--- Work item ---
Repeat, word for word, each of the records shown below, without their pictures.

--- Task inputs ---
■ ■ ■ ■ ■

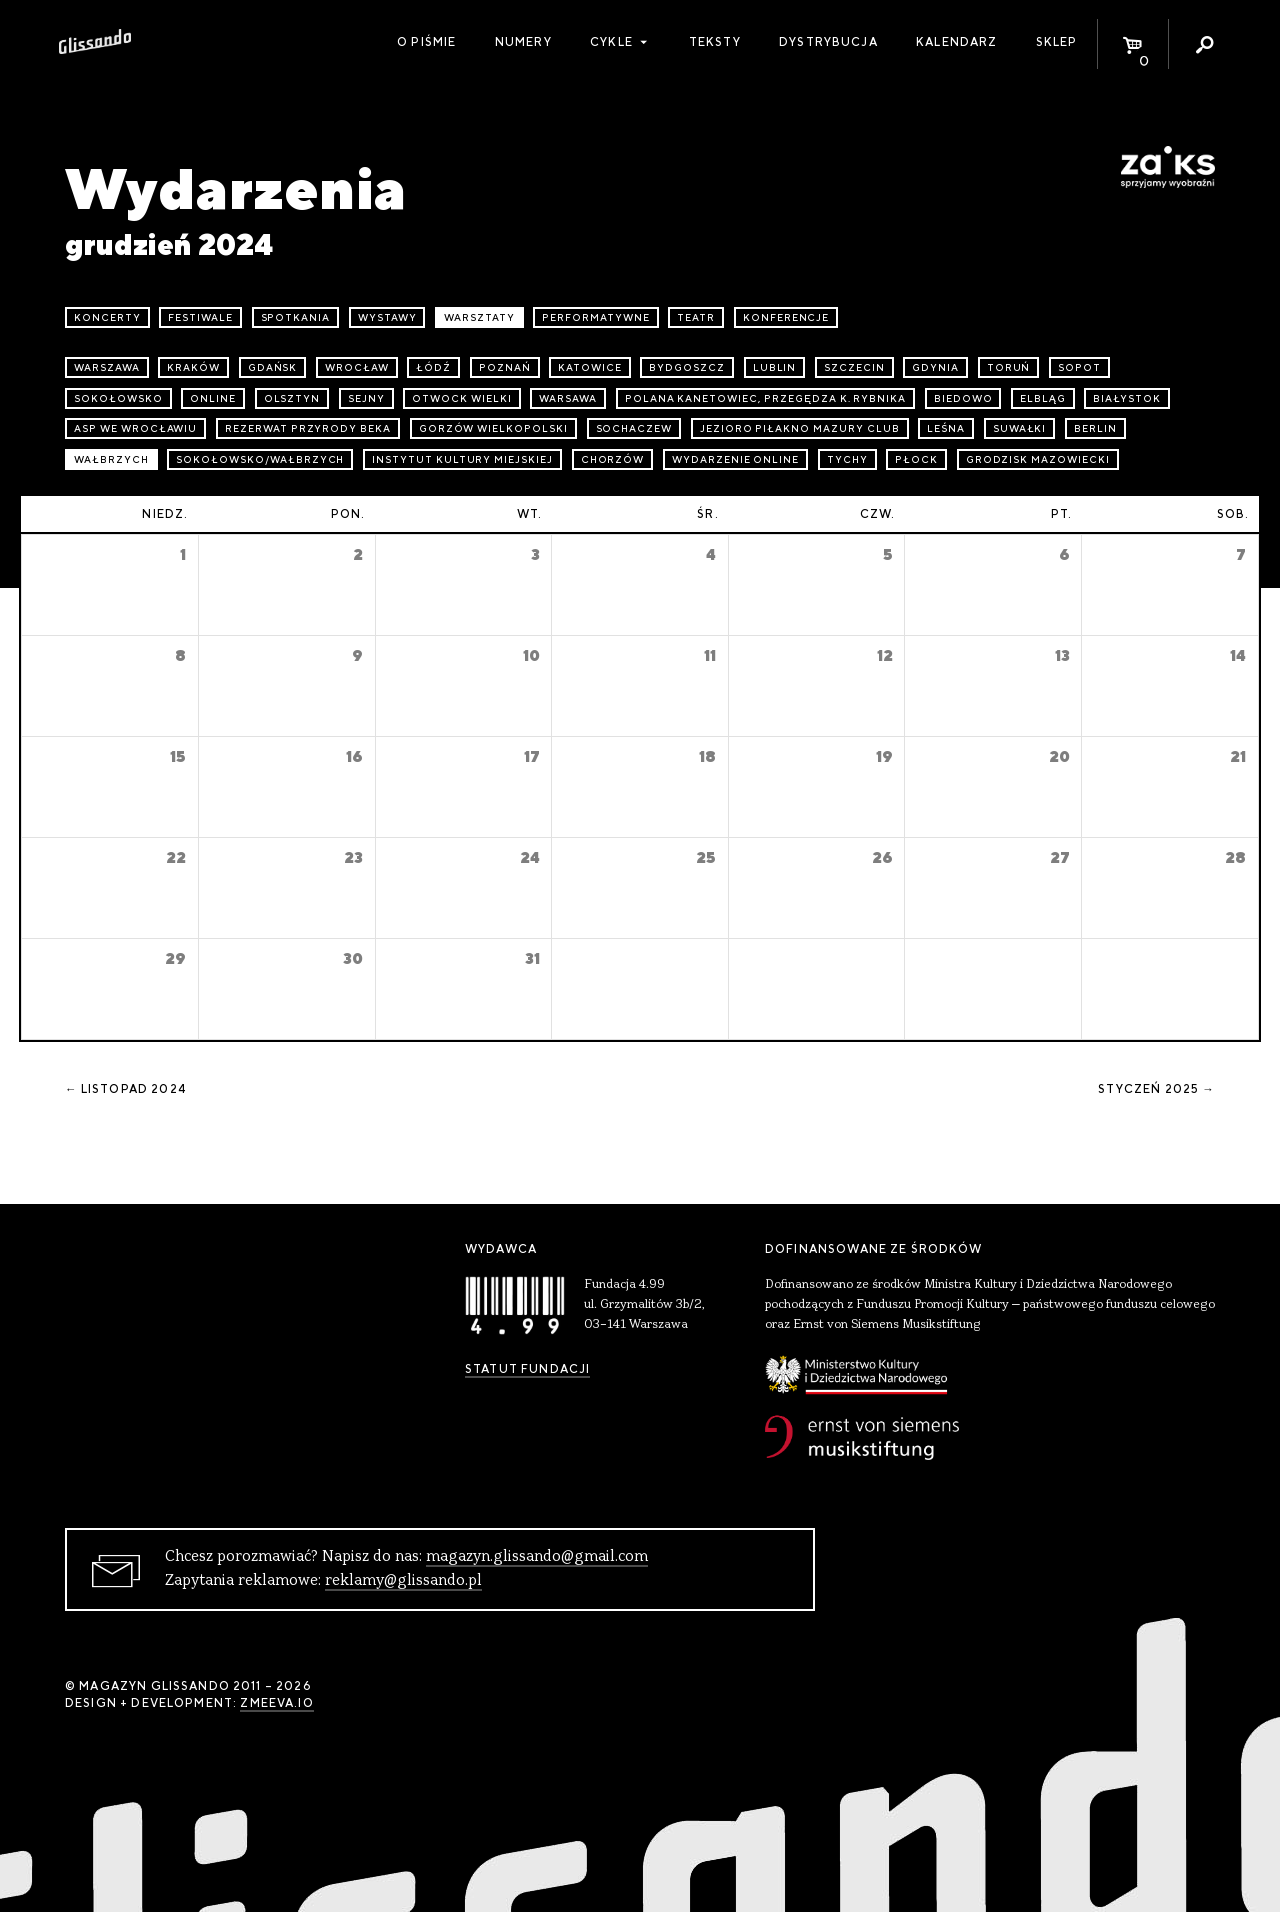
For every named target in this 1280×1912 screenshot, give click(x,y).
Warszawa (107, 367)
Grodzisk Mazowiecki (1038, 459)
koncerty (107, 317)
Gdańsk (273, 367)
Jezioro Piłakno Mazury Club (800, 428)
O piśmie (426, 42)
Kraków (193, 367)
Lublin (775, 367)
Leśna (946, 428)
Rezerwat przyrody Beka (308, 428)
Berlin (1095, 428)
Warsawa (568, 398)
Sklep (1057, 42)
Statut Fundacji (527, 1369)
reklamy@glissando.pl (403, 1581)
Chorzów (613, 459)
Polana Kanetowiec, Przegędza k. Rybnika (765, 398)
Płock (916, 459)
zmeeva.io (276, 1703)
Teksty (715, 42)
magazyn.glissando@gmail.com (537, 1557)
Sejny (366, 398)
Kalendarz (956, 42)
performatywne (595, 317)
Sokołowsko (118, 398)
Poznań (505, 367)
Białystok (1127, 398)
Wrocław (357, 367)
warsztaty (479, 317)
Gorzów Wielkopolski (493, 428)
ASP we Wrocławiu (135, 428)
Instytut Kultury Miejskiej (462, 459)
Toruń (1009, 367)
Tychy (847, 459)
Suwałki (1020, 428)
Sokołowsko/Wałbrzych (260, 459)
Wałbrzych (111, 459)
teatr (696, 317)
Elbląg (1043, 398)
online (213, 398)
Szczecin (854, 367)
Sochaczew (634, 428)
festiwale (200, 317)
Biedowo (963, 398)
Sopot (1079, 367)
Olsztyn (292, 398)
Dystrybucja (828, 42)
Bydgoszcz (687, 367)
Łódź (433, 367)
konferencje (786, 317)
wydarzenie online (735, 459)
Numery (523, 42)
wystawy (387, 317)
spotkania (296, 317)
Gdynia (935, 367)
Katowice (590, 367)
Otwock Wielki (461, 398)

■ ■ ■ ■ ■

--- Response below ---
For every named target in this 1280×1912 screenshot, give click(x,y).
Warszawa (107, 367)
Grodzisk Mazowiecki (1038, 459)
koncerty (107, 317)
Gdańsk (273, 367)
Jezioro Piłakno Mazury Club (800, 428)
O piśmie (426, 42)
Kraków (193, 367)
Lublin (775, 367)
Leśna (946, 428)
Rezerwat przyrody Beka (308, 428)
Berlin (1095, 428)
Warsawa (568, 398)
Sklep (1057, 42)
Statut Fundacji (527, 1369)
reklamy@glissando.pl (403, 1581)
Chorzów (613, 459)
Polana Kanetowiec, Przegędza k. Rybnika (765, 398)
Płock (916, 459)
zmeeva.io (276, 1703)
Teksty (715, 42)
magazyn.glissando@gmail.com (537, 1557)
Sejny (366, 398)
Kalendarz (956, 42)
performatywne (595, 317)
Sokołowsko (118, 398)
Poznań (505, 367)
Białystok (1127, 398)
Wrocław (357, 367)
warsztaty (479, 317)
Gorzów Wielkopolski (493, 428)
ASP we Wrocławiu (135, 428)
Instytut Kultury Miejskiej (462, 459)
Toruń (1009, 367)
Tychy (847, 459)
Suwałki (1020, 428)
Sokołowsko/Wałbrzych (260, 459)
Wałbrzych (111, 459)
teatr (696, 317)
Elbląg (1043, 398)
online (213, 398)
Szczecin (854, 367)
Sochaczew (634, 428)
festiwale (200, 317)
Biedowo (963, 398)
Sopot (1079, 367)
Olsztyn (292, 398)
Dystrybucja (828, 42)
Bydgoszcz (687, 367)
Łódź (433, 367)
konferencje (786, 317)
wydarzenie online (735, 459)
Numery (523, 42)
wystawy (387, 317)
spotkania (296, 317)
Gdynia (935, 367)
Katowice (590, 367)
Otwock Wielki (461, 398)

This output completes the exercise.